Actually, the Balkans are just like that: people (in power) are obsessed with buildings (or material goods, such as money) and sacrifice other people (most of them emigrate abroad); people love their work more than their families (at least Romania is internationally well-known for its orphans (works of creation, symbolically) abandoned by their mothers or families); sacrifice is obtained mostly by treachery and delusion (or corruption) and never assumed (like a honorable gentlemen or samurai); huge passions are involved – the inner conflict of Manole, between the love for his artwork and his love for his wife (we should not forget that the Balkans were a warzone throughout history); the supreme sacrifice is typically needed so that something can last in time (otherwise it typically doesn’t last); in the end everybody loses – both husband and wife are dead (can you name a successful Balkan state today or a successful business?).

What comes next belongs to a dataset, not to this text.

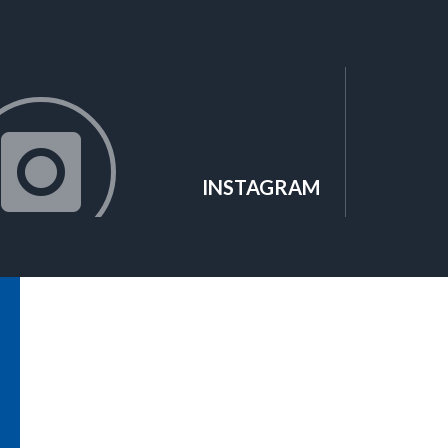
INSTAGRAM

Now, returning to the dream, one could ask: Why would a mother stop his child from going abroad where he could have a better life? Why would she insists that he should remain in a worse place? I mean, why would she prefer to sacrifice her child for the benefit of the country?
Can you see the parallel?
People possessed by the archetype of Master Manole will always sacrifice someone. In real life, my mother is Manole. I am Manole’s wife (I can’t doubt my mother’s love) and the masterpiece is Romania (who is lacking doctors and about 5 million other people who emigrated everywhere they could see with their eyes, ‘cause it’s so fun to be in Romania!). Obviously, when you say to your child that he should stay in a worse place, you love more that place (Romania/the masterpiece) and less that person (your child/Manole’s wife). You trick the victim into sacrificing itself through manipulation (I lived in France three times and I returned back to Romania every single time, and I can’t really say why, since I was completely blind and… who wouldn’t trust his loving mother/husband?!). Then, we can now infer the rest of the story: I am built into the body of Romania (no wonder I woke up from the dream with shortness of breath and with death anxiety, since it is really hard to breathe when you are built in a wall) and I am supposed to die here, probably of a premature death (in the Romanian myth, Manole’s wife is pregnant (sweet, isn’t it?), so obviously they aren’t old at all – and this adds to the overt cruelty of the otherwise “nice” school-studied story).
Not all dreams are archetypal. But some are, at a closer look. They are shocking, almost bizarre. Unexpected. Just like the conclusions you get after pondering on them.